Bender acknowledges that player counts have dropped since release, but doesn’t seem to see it as a problem, noting that it’s perfectly normal for a single-player game. He even says that he anticipated responses like Van Lierop’s, and warned developer Styczeń not to listen to them.
“Success should not create an ever raising bar of new growth expectations,” Bender wrote. “Not every game should be aimed at becoming some live-service boom or bust. And a release should not begin an ever-accelerating treadmill on which devs are forced to run until their mental or physical health breaks down.”
What’s most striking about Bender’s statement is just how uncommon it is to see coming from someone in his position as the head of a publisher. While executives often pay lip service to the health of their teams in vague ways, few actually step in to defend developers from people demanding more of them, and it’s even more rare to see one take an active stance against the games industry’s toxic growth mindset. Especially at larger publishers, fealty to shareholders often makes individual developers themselves the least respected part of the development process, as concerns like healthy working conditions or job stability become impediments to ever-growing profits.
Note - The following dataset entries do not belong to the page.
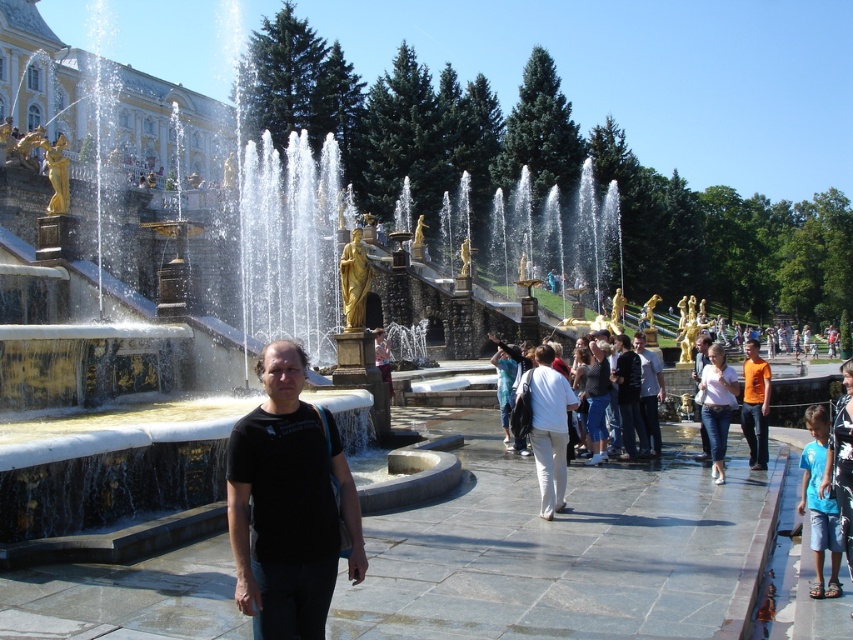 You are standing at the center of the fountain and want to take a photo of both the point at coordinates point (764, 449) and the point at coordinates point (373, 330). Which point will appear larger in your camera view?

Point (764, 449) is closer to the camera than point (373, 330), so it will appear larger in the camera view.

You are standing at the point marked by the coordinates point (717, 404). Looking around, you see the denim jeans at center. Which direction should you walk to reach the grand fountain with multiple jets of water shooting upwards?

The denim jeans at center is located at point (717, 404). Since the grand fountain with multiple jets of water shooting upwards is the central feature of the scene, you should walk towards the center of the image from your current position to reach it. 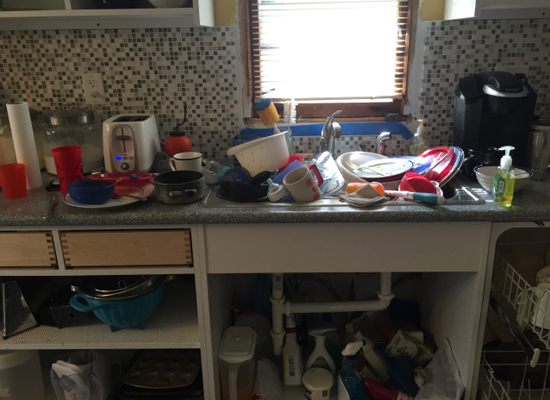 Find the location of `cup`. cup is located at coordinates (16, 179), (69, 161), (184, 161), (302, 191), (238, 138). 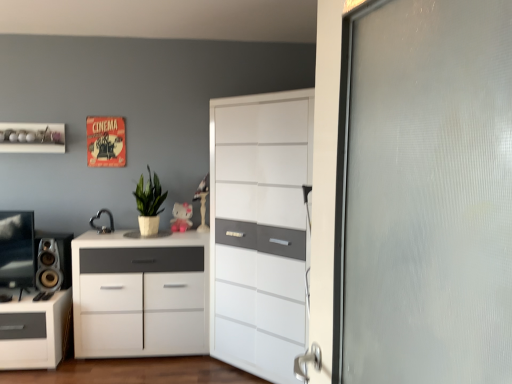 This screenshot has width=512, height=384. Identify the location of free space behind metallic heart-shaped object at center. (108, 225). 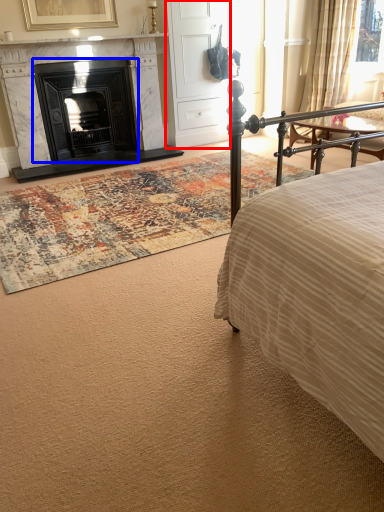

While slow updates might be frustrating for players, leaning into a constant cycle of productivity is unhealthy even for the model’s winners. Helldivers II developer Arrowhead Studios has spoken publicly about the struggle to balance the need for fixes to existing systems with player demand for new content, and while it’s still massively popular, it has lost some players as the cadence of updates slows.
For his part, Van Lierop has since apologized to both Slavic Magic and Hooded Horse, noting that he himself is a fan of Manor Lords. Van Lierop says that his comments have led to a negative response not just to him but to others at Hinterland.
Ultimately, the incident represents not just a spat between two gaming executives, but a clash of expectations with implications for the industry as a whole. There’s likely no stopping the constant demand for more from games — from players wanting more updates and shareholders wanting more money, all at accelerating speeds. But while the standards of the industry aren’t likely to move in a better direction any time soon, it falls to people in power at developers and publishers to push back in their own way. It won’t change the industry overnight, but it could make it healthier, one game at a time.